WORK TO BE COMPLETED:
Every entry must be given again exactly. Include no pictures.

-- Opening Marker --

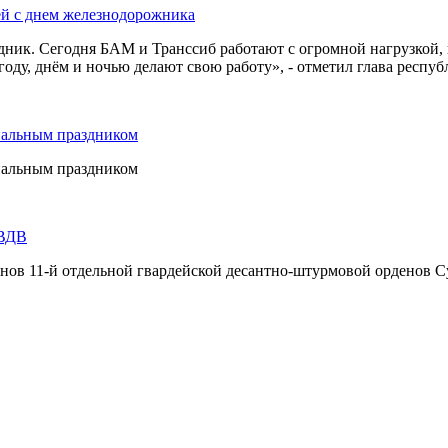
ей с днем железнодорожника
дник. Сегодня БАМ и Транссиб работают с огромной нагрузкой,
оду, днём и ночью делают свою работу», - отметил глава респуб
нальным праздником
нальным праздником
 ВДВ
инов 11-й отдельной гвардейской десантно-штурмовой орденов С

-- Closing Marker --

SOLUTION TO THIS TASK:
ей с днем железнодорожника
дник. Сегодня БАМ и Транссиб работают с огромной нагрузкой,
оду, днём и ночью делают свою работу», - отметил глава респуб
нальным праздником
нальным праздником
 ВДВ
инов 11-й отдельной гвардейской десантно-штурмовой орденов С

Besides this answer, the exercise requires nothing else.